# Semi-discrete Wasserstein distance to uniform

Does the $$p$$-Wasserstein distance have a simpler expression when applied to these two distributions :

• A uniform distribution on $$[0,1]^d$$
• A discrete distribution with $$N$$ equally-weighted point mass all in $$[0,1]^d$$

I'm trying to compute a closed form expression to this particular setting for the $$p$$-Wasserstein distance, but i'm having some trouble. If it makes things simpler, you can take $$p=2$$.

In a more intuitive point of view, the question is to calculate the minimal transport cost of a point to a uniform distribution around it.

Finaly, if you have some references in mind on semi-discrete Wasserstein distances, it could help me :)

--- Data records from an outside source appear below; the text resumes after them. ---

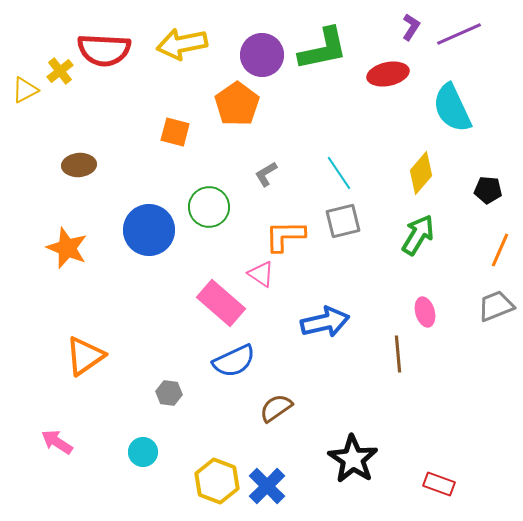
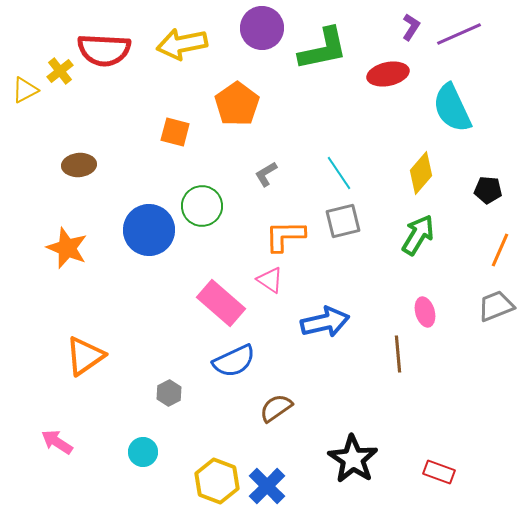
purple circle: moved 27 px up
green circle: moved 7 px left, 1 px up
pink triangle: moved 9 px right, 6 px down
gray hexagon: rotated 25 degrees clockwise
red rectangle: moved 12 px up
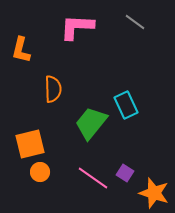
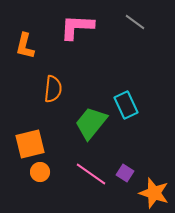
orange L-shape: moved 4 px right, 4 px up
orange semicircle: rotated 8 degrees clockwise
pink line: moved 2 px left, 4 px up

$$\newcommand{\R}{\mathbb{R}}$$ Welcome to MathOverflow! My conjecture is as follows. Let $$a_1,\dots,a_N$$ be the distinct points in question. For $$i\in[N]:=\{1,\dots,N\}$$ and each $$k=(k_1,\dots,k_N)\in\R^N$$, let $$$$X_i(k):=\{x\in[0,1]^d\colon|x-a_i|^p-|x-a_j|^p\le k_i-k_j\ \ \forall j\in[N]\setminus\{i\}\}. \tag{1}$$$$ Note that, if $$k_i=0$$ for all $$i$$, then the family $$X(k):=(X_i(k))_{i\in[N]}$$ is the Voronoi tesselation for the points $$a_1,\dots,a_N$$. So, one may refer to $$X(k)$$ in general as the $$k$$-Voronoi tesselation.
Conjecture 1 For some $$k\in\R^N$$, the cells $$X_i(k)$$ of the $$k$$-Voronoi tesselation $$X(k)$$ are all of the same $$d$$-volume, $$1/N$$.
Let us denote such a vector $$k$$ by $$k_*$$.
Conjecture 2 The optimal transportation of the uniform distribution on the set $$\{a_1,\dots,a_N\}$$ to the uniform distribution on the $$d$$-cube $$[0,1]^d$$ is given by the transportation of the $$\frac1N$$-mass at each point $$a_i$$ to $$\frac1N\,\times\big(\text{the uniform distribution on the cell }X_i(k_*)\big)$$.
So, the $$p$$th power of the $$p$$-Wasserstein distance will be $$\sum_{i=1}^N\int_{X_i(k_*)}|x-a_i|^p\,dx.$$
Informal justification: Let $$m_i(A)$$ denote the mass transported from a point $$a_i$$ to a Borel set $$A\subseteq[0,1]^d$$. We have to minimize $$\begin{equation*} \sum_i\int_{[0,1]^d}|x-a_i|^p m_i(dx) \end{equation*}$$ given that $$m_i\ge0$$, $$\int_{[0,1]^d}m_i(dx)=1$$ for all $$i$$, and $$\sum_i m_i(dx)=dx$$. Varying the measures $$m_i$$ and using Lagrange multipliers, we have $$|x-a_i|^p=k_i+\mu(x)$$ for some $$k=(k_1,\dots,k_N)\in\R^N$$, some function $$\mu$$, all $$x$$, and all $$i$$ such that $$x$$ is in the support set (say $$S_i$$) of the measure $$m_i$$. It follows that $$|x-a_i|^p-|x-a_j|^p=k_i-k_j$$ for all $$x$$ and all $$i,j$$ such that $$x\in S_i\cap S_j$$. This gives rise to formula (1).